Creating Usable & High Converting Web Forms

  • 1
  • September 30, 2009
Patrick Altoft

Patrick Altoft

Director of Strategy

With shopping cart abandonment standing at over 50% it’s clear that creating user friendly forms is a very important part of ecommerce and online sales.

Forms are even more important on social networks where you have perhaps 10 seconds to convince somebody to sign up. The user registration processes on Twitter and Facebook have been refined and perfected to maximise conversion rates – notice how the “Signup” button on both sites are green which is the colour for “Go” and a good one for conversion rates.

Facebook signup form

Twitter signup form

Of course 15% of the top converting websites use red buttons so although you can start off by copying Facebook it’s more about testing & branding in the long term.

If you have a complicated form whereby the user doesn’t necessarily have to fill in all the fields then splitting it over several pages and dynamically generating certain parts is normally a good idea. Jakob Nielsen talks about longer forms as applications and believes that unless forms are linear with a small number of elements then an application is the way forward.

Once an online form goes beyond two screenfulls, it’s often a sign that the underlying functionality is better supported by an application, which offers a more interactive user experience.

Forms work when there’s not much to do beyond plain data entry. Just stack up the text boxes and have the user type away mindlessly. A few decision points might be acceptable, such as the traditional question as to whether shipping and billing addresses are the same or different.

It’s interesting that most forms have the labels to the left of the fields despite a number of usability tests confirming that the best place for field names is just above the field as shown in the Tumblr signup form below.

Tumblr signup form

A very important element of web form design is showing users which fields are required and which aren’t. This study showed that despite Hotmail explaining that some fields were required the text wasn’t being seen because of the way it was displayed.

Required form fields

In the event that a user is struggling to complete a form then form validation is very important and can be hugely frustrating if it’s not done well. I must have abandoned hundreds of forms because of poor validation in the last few years.

Facebook uses a nice big error message below the submit button which is a very visible and easy solution for a short form.
Facebook form

On longer forms especially where the users can get the answers wrong (passwords, usernames, URLs) rather than just leaving certain fields blank we normally find that inline validation is the best answer.

Our participants were faster, more successful, less error-prone, and more satisfied when they used the forms with inline validation. Eye-tracking also showed that they “fixated” on the forms with inline validation less frequently and for less time, which shows that they found these forms easier to process visually than the forms without inline validation. This was likely because they didn’t have to reread the entire form after submitting it to resolve any errors—instead, they resolved errors as they went along.

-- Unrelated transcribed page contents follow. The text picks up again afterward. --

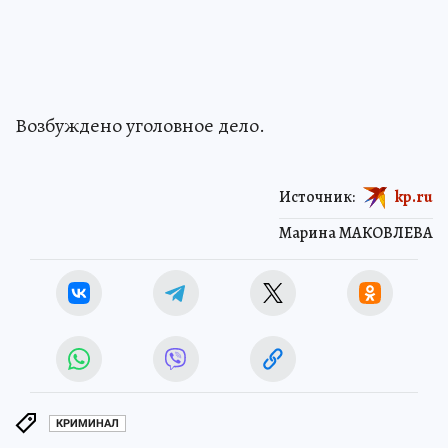
Возбуждено уголовное дело.
Источник:
kp.ru
Марина МАКОВЛЕВА
КРИМИНАЛ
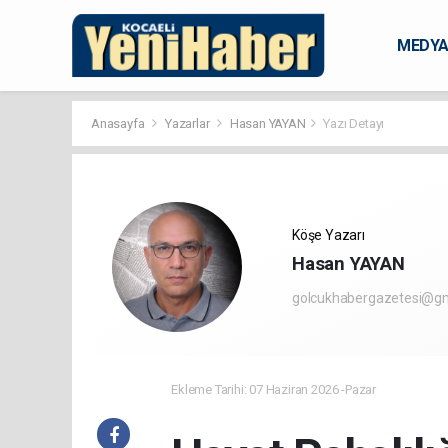
MEDY
KARAM
Anasayfa
Yazarlar
Hasan YAYAN
Yazı Detayı
Köşe Yazarı
Hasan YAYAN
golcukhabergazetesi@g
Ekleme Tarihi: 07 Haziran 2026 -Pazar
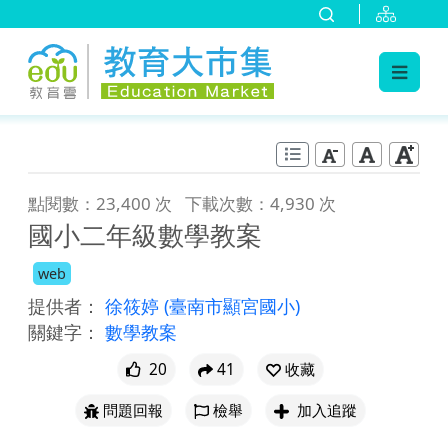
:::
跳到主要內容
:::
點閱數：23,400 次
下載次數：4,930 次
國小二年級數學教案
web
提供者：
徐筱婷
(臺南市顯宮國小)
關鍵字：
數學教案
20
41
收藏
問題回報
檢舉
加入追蹤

Interestingly most users don’t actually look at the inline validation unless they are worried their answers might be wrong. As soon as the user hesitates they look at the form and can see straight away whether their answer is right or not.

Form validation

The results of this particular study showed large gains when using inline validation with the main performance gains coming from the harder questions and fields rather than the straightforward ones.

When compared to our control version, the inline validation form with the best performance showed compelling improvements across all the data we measured. Specifically, we saw:

  • a 22% increase in success rates,
  • a 22% decrease in errors made,
  • a 31% increase in satisfaction rating,
  • a 42% decrease in completion times, and
  • a 47% decrease in the number of eye fixations.

Participant comments highlighted their strong preference for getting real-time feedback from our form:

“You’d rather know about your mistakes as you go along.”

“It’s much better than getting all the way down and hitting ‘submit,’ only to find out that it doesn’t like your username. It’s much better when it tells you as you go along.”

What are your favourite online forms and form creation tips?